Q: I’ve realised that I am really struggling with emotional spending. Do you have any tips to tackle this and get my unnecessary buying under control?
A: Whether it’s celebrating a win by buying ourselves something we’ve been admiring or consoling ourselves with a “treat” after a difficult day, emotional spending is something that most of us can be guilty of at some point or another.
However, it can really be a slippery slope, and if we don’t get things under control, we could find ourselves gathering debt or overspending.
While identifying you have an issue with emotional spending is a significant first step to getting things under control, there are some additional actions that you can take:
1.Find out what is behind your emotional spending?

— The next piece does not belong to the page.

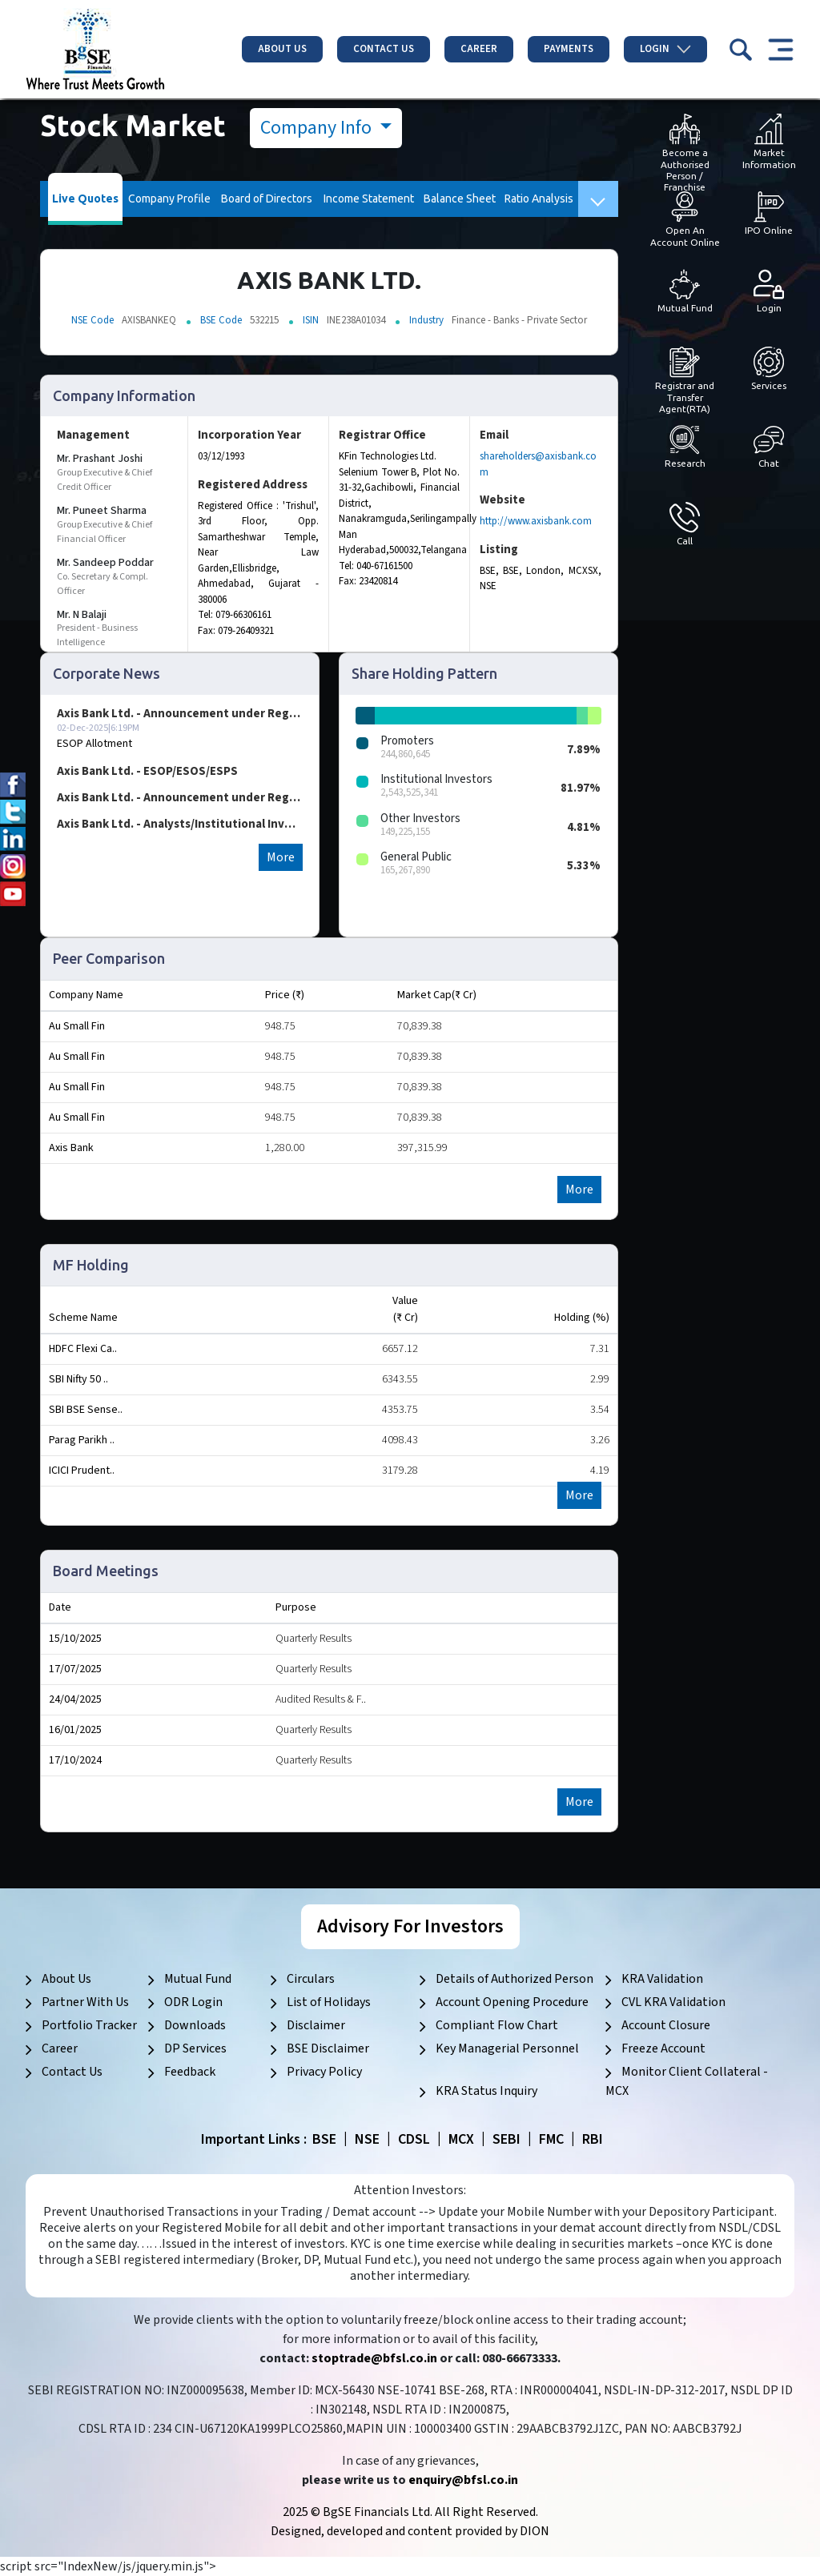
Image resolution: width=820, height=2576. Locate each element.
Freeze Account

When you have the urge to spend emotionally, instead of clicking buy, take a moment and try and think why. What are you feeling in that moment that you feel will be helped by spending? How is whatever you are buying help with that feeling? Once you can identify your emotional spending triggers, you can start thinking about the best way to manage them.
If you’re feeling the urge to spend unnecessarily, pause. Leave the items in your online basket or step out of the shop. Wait a few days, then ask yourself if you still want and/or need the items. This will help you to figure out if you really want the items, or whether you were spending on a whim.
3.Delete shopping apps and remove from mailing lists
Sometimes taking temptation away from your fingertips is the best step. Delete your shopping apps and take yourself off mailing lists that might tip you off about new items “offers” or more. This will make it that bit harder for you to make an impulse purchase.
4. Find other ways to cope
More often than not, emotional spending is never really going to be more than a temporary fix. So as difficult as it might seem, one way to tackle it is to face up to the negative emotion or situation that is triggering your spending and find an alternative way to address it. This may sound difficult, but it could start with just reaching out to friends or family to talk.
While emotional spending is something that we do need to keep in check, it’s also important that we remember to not be too hard on ourselves. Yes, we shouldn’t let ourselves fall into bad habits, but let’s also take a moment to remember that we are human, and it is difficult not to react emotionally especially during difficult times in our lives.
An occasional treat or a purchase to lift your spirits is absolutely fine as long as we aren’t putting our finances at risks. So rather than aiming for perfection or zero emotional spending, try and focus on better managing your emotional spending, and finding ways to avoid unnecessary buying.